WORK REQUEST:
Give back exactly the first lines of the entries below, through the line with "København – 7".

··········

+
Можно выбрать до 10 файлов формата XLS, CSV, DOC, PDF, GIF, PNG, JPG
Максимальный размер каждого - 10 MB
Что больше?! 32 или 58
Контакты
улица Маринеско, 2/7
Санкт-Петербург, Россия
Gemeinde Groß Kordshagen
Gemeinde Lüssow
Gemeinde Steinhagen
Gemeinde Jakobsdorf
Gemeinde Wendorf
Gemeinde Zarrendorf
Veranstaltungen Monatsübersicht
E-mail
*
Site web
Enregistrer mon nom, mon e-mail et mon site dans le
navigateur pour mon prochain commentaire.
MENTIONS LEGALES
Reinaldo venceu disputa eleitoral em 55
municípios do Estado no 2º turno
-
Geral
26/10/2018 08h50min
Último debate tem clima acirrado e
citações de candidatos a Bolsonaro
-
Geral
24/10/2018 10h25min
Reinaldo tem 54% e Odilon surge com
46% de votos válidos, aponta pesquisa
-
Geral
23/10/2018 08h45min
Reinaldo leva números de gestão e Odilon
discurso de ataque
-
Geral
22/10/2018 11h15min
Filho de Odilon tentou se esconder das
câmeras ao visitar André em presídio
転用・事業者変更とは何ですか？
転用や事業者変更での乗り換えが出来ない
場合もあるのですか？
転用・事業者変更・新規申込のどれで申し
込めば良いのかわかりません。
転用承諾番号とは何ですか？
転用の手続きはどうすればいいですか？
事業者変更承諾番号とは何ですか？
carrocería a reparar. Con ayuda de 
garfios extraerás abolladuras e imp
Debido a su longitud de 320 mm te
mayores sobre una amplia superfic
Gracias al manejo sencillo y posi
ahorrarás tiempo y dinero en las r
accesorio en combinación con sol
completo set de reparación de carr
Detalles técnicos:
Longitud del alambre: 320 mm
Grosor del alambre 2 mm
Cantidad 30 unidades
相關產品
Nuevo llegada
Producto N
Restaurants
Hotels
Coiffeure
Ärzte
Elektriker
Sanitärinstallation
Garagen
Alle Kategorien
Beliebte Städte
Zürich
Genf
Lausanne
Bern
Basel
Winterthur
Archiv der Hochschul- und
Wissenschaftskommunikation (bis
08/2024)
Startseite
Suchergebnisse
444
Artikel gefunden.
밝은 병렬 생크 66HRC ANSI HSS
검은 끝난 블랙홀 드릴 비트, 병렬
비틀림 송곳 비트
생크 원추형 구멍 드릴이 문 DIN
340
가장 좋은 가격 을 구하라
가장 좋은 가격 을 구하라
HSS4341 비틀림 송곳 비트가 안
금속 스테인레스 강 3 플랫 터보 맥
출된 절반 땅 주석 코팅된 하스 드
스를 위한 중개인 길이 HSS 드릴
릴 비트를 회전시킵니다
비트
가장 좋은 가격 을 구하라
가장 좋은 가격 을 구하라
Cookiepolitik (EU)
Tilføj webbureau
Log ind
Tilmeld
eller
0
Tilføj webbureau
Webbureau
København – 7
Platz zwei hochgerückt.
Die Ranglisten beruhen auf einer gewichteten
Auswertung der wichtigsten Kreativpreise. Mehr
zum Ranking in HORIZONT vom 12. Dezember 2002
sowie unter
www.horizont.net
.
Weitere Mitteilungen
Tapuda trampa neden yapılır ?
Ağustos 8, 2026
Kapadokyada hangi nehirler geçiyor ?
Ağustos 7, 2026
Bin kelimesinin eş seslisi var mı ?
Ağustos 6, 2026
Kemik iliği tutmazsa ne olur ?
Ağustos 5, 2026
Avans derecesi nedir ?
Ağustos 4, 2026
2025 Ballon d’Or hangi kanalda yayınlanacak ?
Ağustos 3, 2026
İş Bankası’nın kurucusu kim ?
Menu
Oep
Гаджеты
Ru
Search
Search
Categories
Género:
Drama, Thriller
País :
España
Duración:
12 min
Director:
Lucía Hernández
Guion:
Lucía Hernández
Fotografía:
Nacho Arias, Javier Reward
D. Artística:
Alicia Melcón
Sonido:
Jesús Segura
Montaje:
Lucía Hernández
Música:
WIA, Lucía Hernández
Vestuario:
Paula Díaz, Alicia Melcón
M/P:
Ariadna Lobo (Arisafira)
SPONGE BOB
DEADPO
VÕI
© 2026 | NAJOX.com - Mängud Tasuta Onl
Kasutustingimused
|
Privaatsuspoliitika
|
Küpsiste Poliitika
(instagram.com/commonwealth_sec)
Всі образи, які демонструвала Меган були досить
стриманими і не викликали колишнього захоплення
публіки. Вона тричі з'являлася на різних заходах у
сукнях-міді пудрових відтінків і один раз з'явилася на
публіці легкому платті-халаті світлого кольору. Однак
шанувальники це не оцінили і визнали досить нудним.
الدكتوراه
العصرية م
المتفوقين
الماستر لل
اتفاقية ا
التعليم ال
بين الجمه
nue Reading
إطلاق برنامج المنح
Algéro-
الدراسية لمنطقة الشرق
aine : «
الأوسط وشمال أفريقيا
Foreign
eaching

··········

ANSWER BELOW:
+
Можно выбрать до 10 файлов формата XLS, CSV, DOC, PDF, GIF, PNG, JPG
Максимальный размер каждого - 10 MB
Что больше?! 32 или 58
Контакты
улица Маринеско, 2/7
Санкт-Петербург, Россия
Gemeinde Groß Kordshagen
Gemeinde Lüssow
Gemeinde Steinhagen
Gemeinde Jakobsdorf
Gemeinde Wendorf
Gemeinde Zarrendorf
Veranstaltungen Monatsübersicht
E-mail
*
Site web
Enregistrer mon nom, mon e-mail et mon site dans le
navigateur pour mon prochain commentaire.
MENTIONS LEGALES
Reinaldo venceu disputa eleitoral em 55
municípios do Estado no 2º turno
-
Geral
26/10/2018 08h50min
Último debate tem clima acirrado e
citações de candidatos a Bolsonaro
-
Geral
24/10/2018 10h25min
Reinaldo tem 54% e Odilon surge com
46% de votos válidos, aponta pesquisa
-
Geral
23/10/2018 08h45min
Reinaldo leva números de gestão e Odilon
discurso de ataque
-
Geral
22/10/2018 11h15min
Filho de Odilon tentou se esconder das
câmeras ao visitar André em presídio
転用・事業者変更とは何ですか？
転用や事業者変更での乗り換えが出来ない
場合もあるのですか？
転用・事業者変更・新規申込のどれで申し
込めば良いのかわかりません。
転用承諾番号とは何ですか？
転用の手続きはどうすればいいですか？
事業者変更承諾番号とは何ですか？
carrocería a reparar. Con ayuda de 
garfios extraerás abolladuras e imp
Debido a su longitud de 320 mm te
mayores sobre una amplia superfic
Gracias al manejo sencillo y posi
ahorrarás tiempo y dinero en las r
accesorio en combinación con sol
completo set de reparación de carr
Detalles técnicos:
Longitud del alambre: 320 mm
Grosor del alambre 2 mm
Cantidad 30 unidades
相關產品
Nuevo llegada
Producto N
Restaurants
Hotels
Coiffeure
Ärzte
Elektriker
Sanitärinstallation
Garagen
Alle Kategorien
Beliebte Städte
Zürich
Genf
Lausanne
Bern
Basel
Winterthur
Archiv der Hochschul- und
Wissenschaftskommunikation (bis
08/2024)
Startseite
Suchergebnisse
444
Artikel gefunden.
밝은 병렬 생크 66HRC ANSI HSS
검은 끝난 블랙홀 드릴 비트, 병렬
비틀림 송곳 비트
생크 원추형 구멍 드릴이 문 DIN
340
가장 좋은 가격 을 구하라
가장 좋은 가격 을 구하라
HSS4341 비틀림 송곳 비트가 안
금속 스테인레스 강 3 플랫 터보 맥
출된 절반 땅 주석 코팅된 하스 드
스를 위한 중개인 길이 HSS 드릴
릴 비트를 회전시킵니다
비트
가장 좋은 가격 을 구하라
가장 좋은 가격 을 구하라
Cookiepolitik (EU)
Tilføj webbureau
Log ind
Tilmeld
eller
0
Tilføj webbureau
Webbureau
København – 7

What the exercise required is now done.